What you have to do: Below are records with pictures in them. Transcribe everything from the line containing "s van je woning" down to the line containing "causados pelo eucalipto no Cerrado", exactly, and leave the pictures behind.

-*-*-

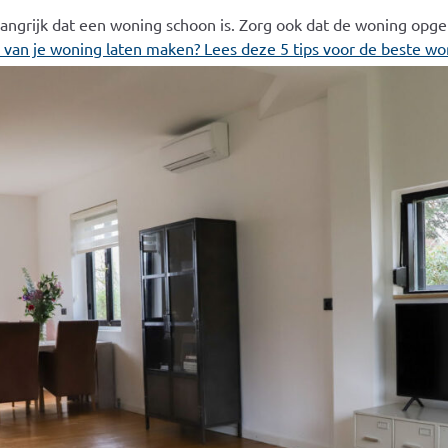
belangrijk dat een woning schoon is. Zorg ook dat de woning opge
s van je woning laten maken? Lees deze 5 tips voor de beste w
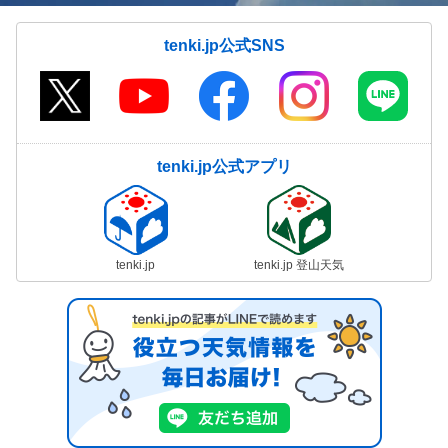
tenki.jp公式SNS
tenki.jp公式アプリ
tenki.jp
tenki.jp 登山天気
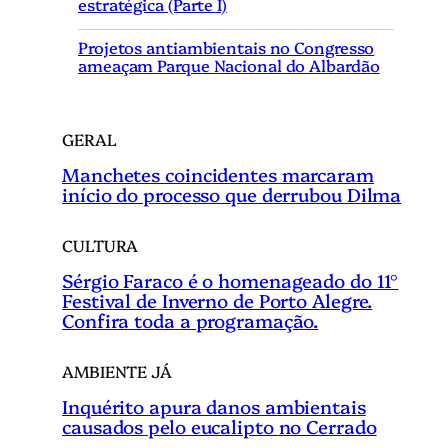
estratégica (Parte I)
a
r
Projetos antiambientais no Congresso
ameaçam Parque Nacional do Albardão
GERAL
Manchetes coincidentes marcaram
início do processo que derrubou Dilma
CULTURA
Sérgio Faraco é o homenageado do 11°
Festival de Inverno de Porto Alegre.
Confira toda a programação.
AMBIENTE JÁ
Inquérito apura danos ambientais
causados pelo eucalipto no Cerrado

-*-*-

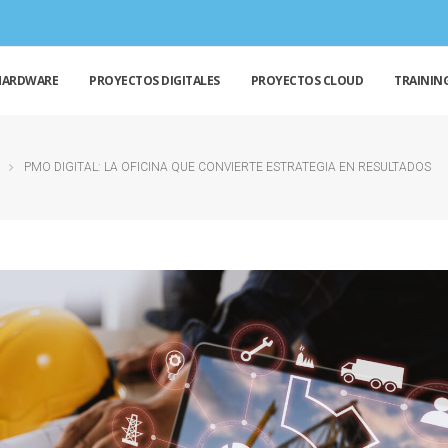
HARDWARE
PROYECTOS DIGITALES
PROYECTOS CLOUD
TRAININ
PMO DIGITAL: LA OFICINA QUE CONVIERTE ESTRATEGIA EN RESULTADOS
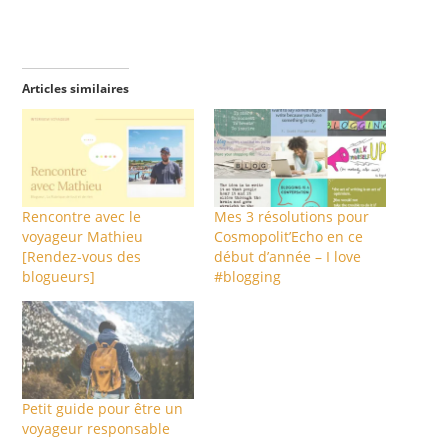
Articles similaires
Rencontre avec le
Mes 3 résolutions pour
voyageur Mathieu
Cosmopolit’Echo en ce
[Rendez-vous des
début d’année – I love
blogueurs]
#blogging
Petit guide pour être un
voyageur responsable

-*-*-

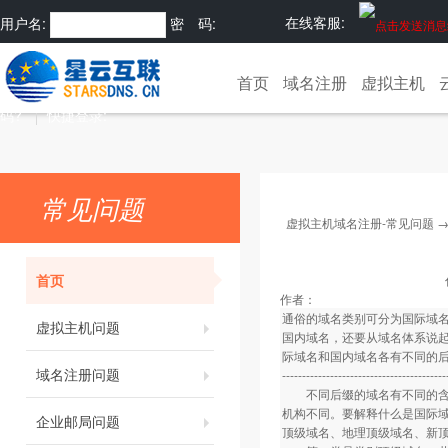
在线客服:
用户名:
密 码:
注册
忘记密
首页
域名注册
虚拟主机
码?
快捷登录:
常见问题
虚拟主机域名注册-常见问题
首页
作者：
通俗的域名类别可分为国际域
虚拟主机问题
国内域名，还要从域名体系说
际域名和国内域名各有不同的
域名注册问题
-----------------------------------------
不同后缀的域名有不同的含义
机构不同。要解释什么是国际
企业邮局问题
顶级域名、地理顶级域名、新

-*-*-

Result for this task:
s van je woning laten maken? Lees deze 5 tips voor de beste w
tenki.jp公式SNS
tenki.jp公式アプリ
tenki.jp
tenki.jp 登山天気
estratégica (Parte I)
a
r
Projetos antiambientais no Congresso
ameaçam Parque Nacional do Albardão
GERAL
Manchetes coincidentes marcaram
início do processo que derrubou Dilma
CULTURA
Sérgio Faraco é o homenageado do 11°
Festival de Inverno de Porto Alegre.
Confira toda a programação.
AMBIENTE JÁ
Inquérito apura danos ambientais
causados pelo eucalipto no Cerrado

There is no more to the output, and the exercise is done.